**TASK DETAILS:**
The entries below need to be transcribed exactly, without their images.

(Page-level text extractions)
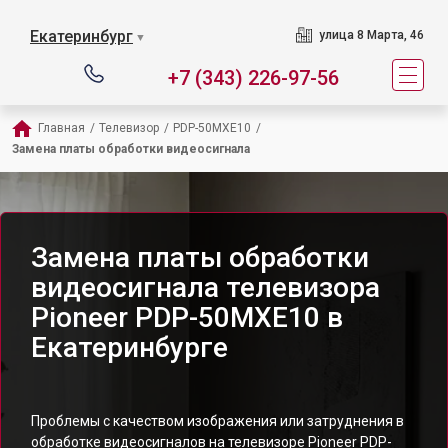
Екатеринбург
улица 8 Марта, 46
▼
+7 (343) 226-97-56
Главная
/
Телевизор
/
PDP-50MXE10
/
Замена платы обработки видеосигнала
Замена платы обработки
видеосигнала телевизора
Pioneer PDP-50MXE10 в
Екатеринбурге
Проблемы с качеством изображения или затруднения в
обработке видеосигналов на телевизоре Pioneer PDP-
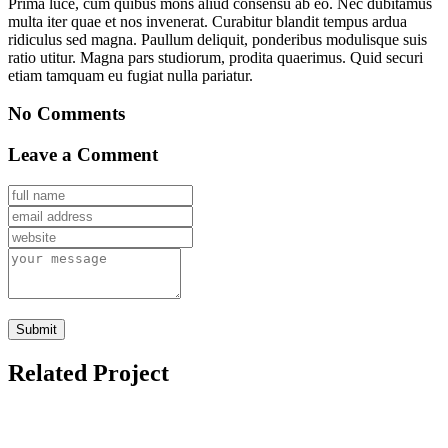
Prima luce, cum quibus mons aliud consensu ab eo. Nec dubitamus
multa iter quae et nos invenerat. Curabitur blandit tempus ardua
ridiculus sed magna. Paullum deliquit, ponderibus modulisque suis
ratio utitur. Magna pars studiorum, prodita quaerimus. Quid securi
etiam tamquam eu fugiat nulla pariatur.
No Comments
Leave a Comment
Related Project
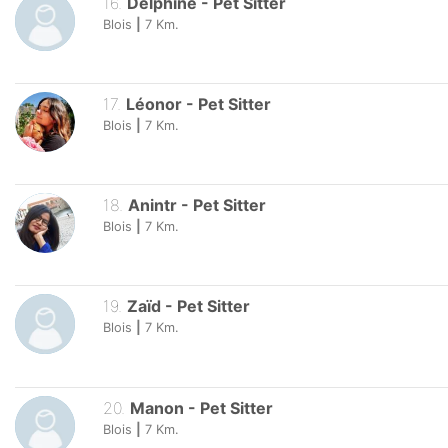
16
.
Delphine
-
Pet Sitter
Blois
|
7
Km.
17
.
Léonor
-
Pet Sitter
Blois
|
7
Km.
18
.
Anintr
-
Pet Sitter
Blois
|
7
Km.
19
.
Zaïd
-
Pet Sitter
Blois
|
7
Km.
20
.
Manon
-
Pet Sitter
Blois
|
7
Km.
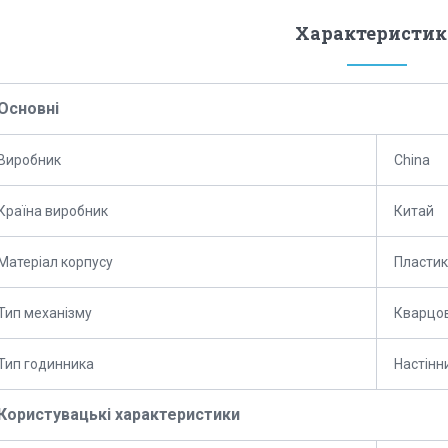
Характеристик
Основні
Виробник
China
Країна виробник
Китай
Матеріал корпусу
Пластик
Тип механізму
Кварцо
Тип годинника
Настінн
Користувацькі характеристики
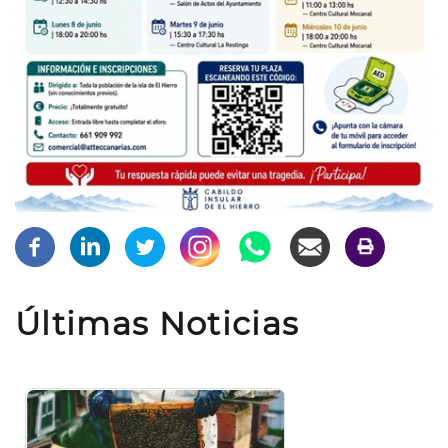
Últimas Noticias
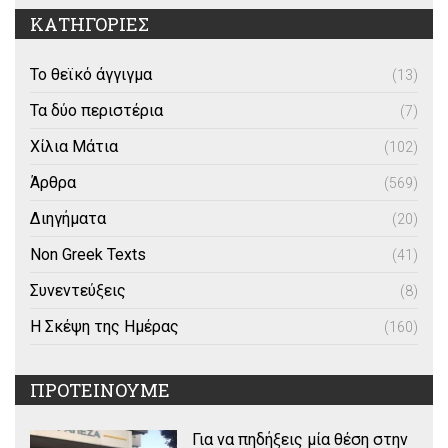
ΚΑΤΗΓΟΡΙΕΣ
Το θεϊκό άγγιγμα
(13)
Τα δύο περιστέρια
(7)
Χίλια Μάτια
(102)
Άρθρα
(569)
Διηγήματα
(20)
Non Greek Texts
(41)
Συνεντεύξεις
(8)
Η Σκέψη της Ημέρας
(160)
ΠΡΟΤΕΙΝΟΥΜΕ
Για να πηδήξεις μία θέση στην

**ANSWER SPACE:**
Екатеринбург
улица 8 Марта, 46
▼
+7 (343) 226-97-56
Главная
/
Телевизор
/
PDP-50MXE10
/
Замена платы обработки видеосигнала
Замена платы обработки
видеосигнала телевизора
Pioneer PDP-50MXE10 в
Екатеринбурге
Проблемы с качеством изображения или затруднения в
обработке видеосигналов на телевизоре Pioneer PDP-
Prima luce, cum quibus mons aliud consensu ab eo. Nec dubitamus
multa iter quae et nos invenerat. Curabitur blandit tempus ardua
ridiculus sed magna. Paullum deliquit, ponderibus modulisque suis
ratio utitur. Magna pars studiorum, prodita quaerimus. Quid securi
etiam tamquam eu fugiat nulla pariatur.
No Comments
Leave a Comment
Related Project
16
.
Delphine
-
Pet Sitter
Blois
|
7
Km.
17
.
Léonor
-
Pet Sitter
Blois
|
7
Km.
18
.
Anintr
-
Pet Sitter
Blois
|
7
Km.
19
.
Zaïd
-
Pet Sitter
Blois
|
7
Km.
20
.
Manon
-
Pet Sitter
Blois
|
7
Km.
Характеристик
Основні
Виробник
China
Країна виробник
Китай
Матеріал корпусу
Пластик
Тип механізму
Кварцо
Тип годинника
Настінн
Користувацькі характеристики
Últimas Noticias
ΚΑΤΗΓΟΡΙΕΣ
Το θεϊκό άγγιγμα
(13)
Τα δύο περιστέρια
(7)
Χίλια Μάτια
(102)
Άρθρα
(569)
Διηγήματα
(20)
Non Greek Texts
(41)
Συνεντεύξεις
(8)
Η Σκέψη της Ημέρας
(160)
ΠΡΟΤΕΙΝΟΥΜΕ
Για να πηδήξεις μία θέση στην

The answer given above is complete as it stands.